Thermal-Hydraulics

  Nuclear Related Papers

 

I

THE DETERMINATION OF THE FATIGUE CRACK GROWTH IN REACTOR PRESSURE VESSEL

 

Darko Korošec, dipl.ing.,

Slovenian Nuclear Safety Administration

Vojkova 59, 1000 Ljubljana, Slovenia

 Doc. dr. Jelena Vojvodič Gvardjančič,

Institute of Metals and Technology,

Lepi Pot 11, 1001 Ljubljana, Slovenia

Extended Abstract

The use of the fracture mechanics in fatigue approach of crack growth in Reactor Pressure Vessel (RPV) is discussed in the present paper.

Considering the RPV as one of the most important component in the Pressurized Water Reactor nuclear power plant, the determination of the fatigue crack propagation curve is described. The first research work in this field was already done in Slovenia at the Institute IMK in 1988 and the authors of the present paper intend to continue the work started.

The ASME Boiler and Pressure Vessel Code in Section XI (Rules for Inservice Inspection of Nuclear Power Plants Components) requires in certain articles the analytical methods for determination the acceptability of the fatigue crack growth rate in terms of the range of applied stress intensity factor change ΔKI. This characterisation is governed by the so-called Paris equation. Some different approaches from literature solving this equation are mentioned. This equation involves many different parameters depending on material, operational and other conditions.

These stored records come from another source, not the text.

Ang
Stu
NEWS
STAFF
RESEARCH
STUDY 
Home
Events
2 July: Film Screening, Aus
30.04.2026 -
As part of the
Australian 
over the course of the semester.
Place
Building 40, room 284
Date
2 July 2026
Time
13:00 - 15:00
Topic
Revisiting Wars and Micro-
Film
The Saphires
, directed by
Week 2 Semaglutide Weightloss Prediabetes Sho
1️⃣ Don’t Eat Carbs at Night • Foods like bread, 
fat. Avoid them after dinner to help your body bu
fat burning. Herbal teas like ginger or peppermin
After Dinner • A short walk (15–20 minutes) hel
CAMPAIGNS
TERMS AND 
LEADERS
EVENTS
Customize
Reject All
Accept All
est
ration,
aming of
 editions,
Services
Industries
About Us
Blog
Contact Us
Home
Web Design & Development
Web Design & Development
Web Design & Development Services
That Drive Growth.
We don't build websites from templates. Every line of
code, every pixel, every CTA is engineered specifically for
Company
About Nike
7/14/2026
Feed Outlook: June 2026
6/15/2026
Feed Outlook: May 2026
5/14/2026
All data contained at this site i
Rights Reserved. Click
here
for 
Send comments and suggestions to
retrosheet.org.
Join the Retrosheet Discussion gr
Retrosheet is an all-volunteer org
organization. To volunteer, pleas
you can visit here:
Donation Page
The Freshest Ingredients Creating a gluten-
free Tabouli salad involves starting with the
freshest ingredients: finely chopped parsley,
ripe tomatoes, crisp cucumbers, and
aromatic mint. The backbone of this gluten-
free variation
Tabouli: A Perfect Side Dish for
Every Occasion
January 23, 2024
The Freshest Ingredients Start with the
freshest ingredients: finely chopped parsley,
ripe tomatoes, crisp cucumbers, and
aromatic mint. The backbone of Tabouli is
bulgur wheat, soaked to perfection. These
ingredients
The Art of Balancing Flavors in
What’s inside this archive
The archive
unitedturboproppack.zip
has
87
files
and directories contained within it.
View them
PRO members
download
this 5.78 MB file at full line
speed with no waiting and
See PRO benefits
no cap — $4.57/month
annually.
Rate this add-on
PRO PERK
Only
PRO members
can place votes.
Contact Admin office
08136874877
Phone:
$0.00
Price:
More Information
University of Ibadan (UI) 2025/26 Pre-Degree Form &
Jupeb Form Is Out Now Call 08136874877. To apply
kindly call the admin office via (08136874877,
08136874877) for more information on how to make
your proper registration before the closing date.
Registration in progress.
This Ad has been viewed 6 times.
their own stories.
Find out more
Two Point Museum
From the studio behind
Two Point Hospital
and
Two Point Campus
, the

Service loadings on RPV, their amplitude and frequency for different operational conditions for certain operational period of nuclear power plant are usually known. Using these data the analytical calculation shall be made, taking into account the existing flaws in RPV found during one or more in-service inspections.

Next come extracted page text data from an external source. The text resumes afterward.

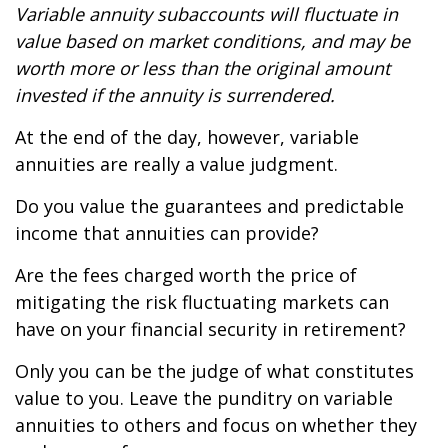
Variable annuity subaccounts will fluctuate in
value based on market conditions, and may be
worth more or less than the original amount
invested if the annuity is surrendered.
At the end of the day, however, variable
annuities are really a value judgment.
Do you value the guarantees and predictable
income that annuities can provide?
Are the fees charged worth the price of
mitigating the risk fluctuating markets can
have on your financial security in retirement?
Only you can be the judge of what constitutes
value to you. Leave the punditry on variable
annuities to others and focus on whether they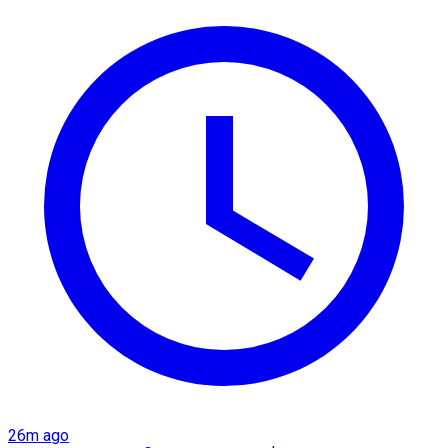
26m ago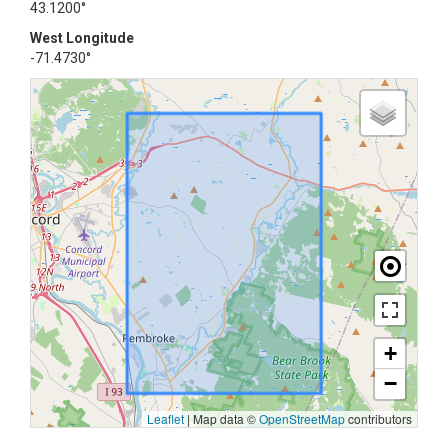
43.1200°
West Longitude
-71.4730°
+
−
Leaflet
|
Map data ©
OpenStreetMap
contributors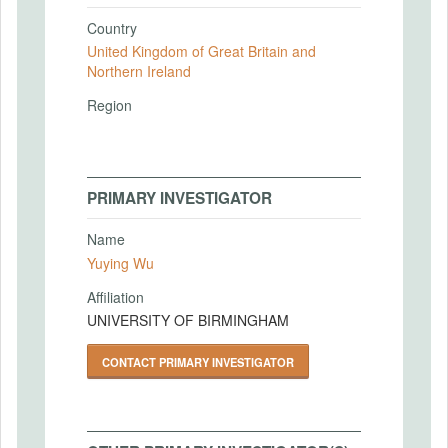
Country
United Kingdom of Great Britain and
Northern Ireland
Region
PRIMARY INVESTIGATOR
Name
Yuying Wu
Affiliation
UNIVERSITY OF BIRMINGHAM
CONTACT PRIMARY INVESTIGATOR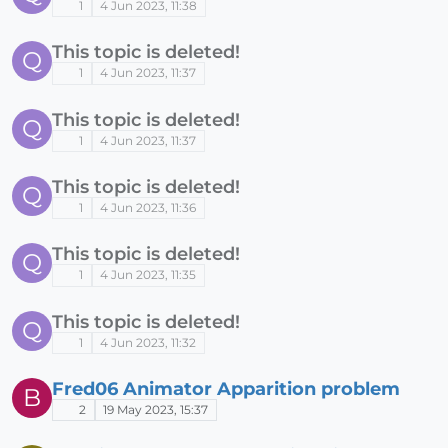
1
4 Jun 2023, 11:38
This topic is deleted!
Q
1
4 Jun 2023, 11:37
This topic is deleted!
Q
1
4 Jun 2023, 11:37
This topic is deleted!
Q
1
4 Jun 2023, 11:36
This topic is deleted!
Q
1
4 Jun 2023, 11:35
This topic is deleted!
Q
1
4 Jun 2023, 11:32
Fred06 Animator Apparition problem
B
2
19 May 2023, 15:37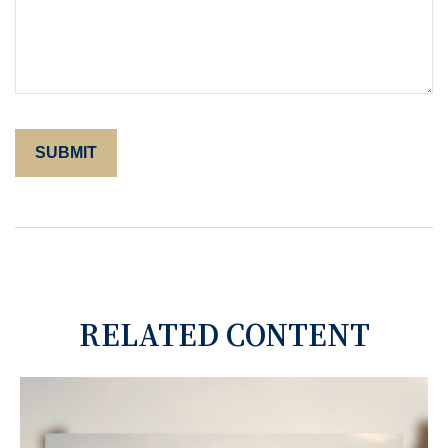
RELATED CONTENT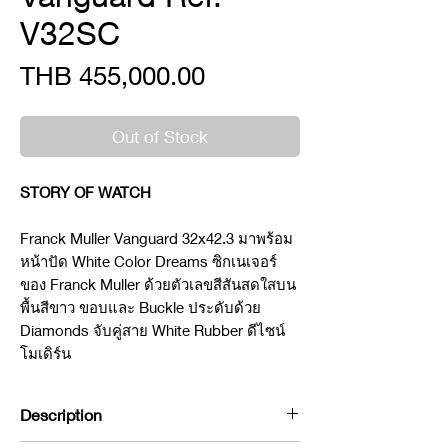
V32SC
Price
THB 455,000.00
Out of Stock
STORY OF WATCH
Franck Muller Vanguard 32x42.3 มาพร้อม
หน้าปัด White Color Dreams ซิกเนเจอร์
ของ Franck Muller ด้วยตัวเลขสีสันสดใสบน
พื้นสีขาว ขอบและ Buckle ประดับด้วย
Diamonds จับคู่สาย White Rubber ดีไซน์
โมเดิร์น
Description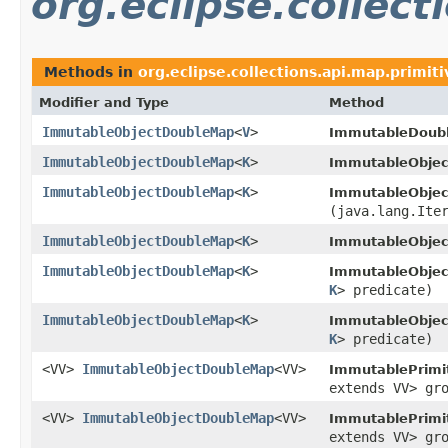
org.eclipse.collect
Methods in
org.eclipse.collections.api.map.primiti
Modifier and Type
Method
ImmutableObjectDoubleMap
<
V
>
ImmutableDoub
ImmutableObjectDoubleMap
<
K
>
ImmutableObje
ImmutableObjectDoubleMap
<
K
>
ImmutableObje
(java.lang.Ite
ImmutableObjectDoubleMap
<
K
>
ImmutableObje
ImmutableObjectDoubleMap
<
K
>
ImmutableObje
K
> predicate)
ImmutableObjectDoubleMap
<
K
>
ImmutableObje
K
> predicate)
<VV>
ImmutableObjectDoubleMap
<VV>
ImmutablePrimi
extends VV> gr
<VV>
ImmutableObjectDoubleMap
<VV>
ImmutablePrimi
extends VV> gr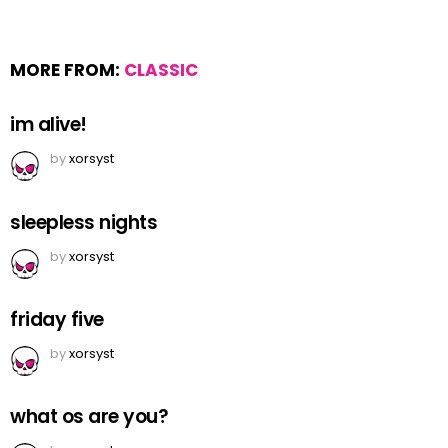
MORE FROM:
CLASSIC
im alive!
by
xorsyst
sleepless nights
by
xorsyst
friday five
by
xorsyst
what os are you?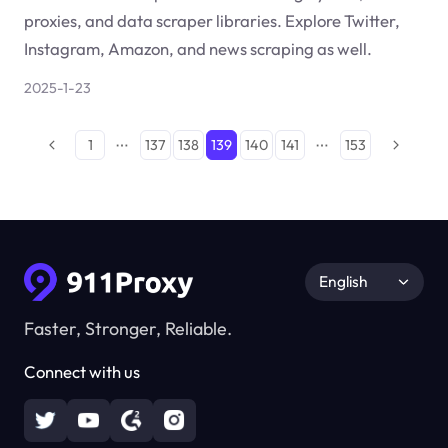
proxies, and data scraper libraries. Explore Twitter,
Instagram, Amazon, and news scraping as well.
2025-1-23
1
137
138
139
140
141
153
English
Faster, Stronger, Reliable.
Connect with us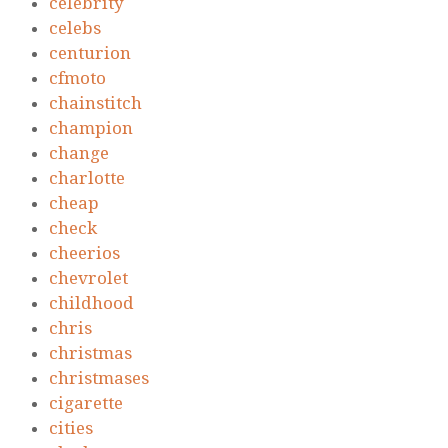
celebrity
celebs
centurion
cfmoto
chainstitch
champion
change
charlotte
cheap
check
cheerios
chevrolet
childhood
chris
christmas
christmases
cigarette
cities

The component (RPV) containing the flaw(s) is considered to be acceptable for continued service during the next evaluated period only in the case, that the requests from the specific ASME XI articles were satisfied.

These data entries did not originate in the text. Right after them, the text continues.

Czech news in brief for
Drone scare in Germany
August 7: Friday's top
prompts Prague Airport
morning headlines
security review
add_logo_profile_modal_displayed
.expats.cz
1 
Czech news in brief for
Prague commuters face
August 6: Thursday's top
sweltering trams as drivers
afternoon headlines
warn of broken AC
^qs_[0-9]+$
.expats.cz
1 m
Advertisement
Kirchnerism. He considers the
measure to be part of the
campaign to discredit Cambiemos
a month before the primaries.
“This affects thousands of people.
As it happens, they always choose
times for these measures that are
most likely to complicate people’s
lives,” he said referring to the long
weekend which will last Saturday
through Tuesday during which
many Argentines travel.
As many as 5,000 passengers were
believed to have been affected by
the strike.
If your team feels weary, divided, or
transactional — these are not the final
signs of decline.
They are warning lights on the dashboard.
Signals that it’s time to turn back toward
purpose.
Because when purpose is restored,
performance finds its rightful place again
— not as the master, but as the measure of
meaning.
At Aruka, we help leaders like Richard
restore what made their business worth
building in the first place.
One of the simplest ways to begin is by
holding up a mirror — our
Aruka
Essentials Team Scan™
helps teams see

Analytical evaluation of the flaws and the acceptance criteria are complex, only the approximate solutions are possible. Many of variables and constants needed in

the analytical evaluation are not well determined and the correct calculation of the stress and temperature field distribution in the cracked region is not accurate.

The evaluation procedures shall be the responsibility of the owner of the nuclear power plant and shall be subject to approval by the regulatory authority (Nuclear Safety Administration).

Qualitative crack growth evaluation taking into account the operational history of the RPW is an useful tool for its residual lifetime calculation.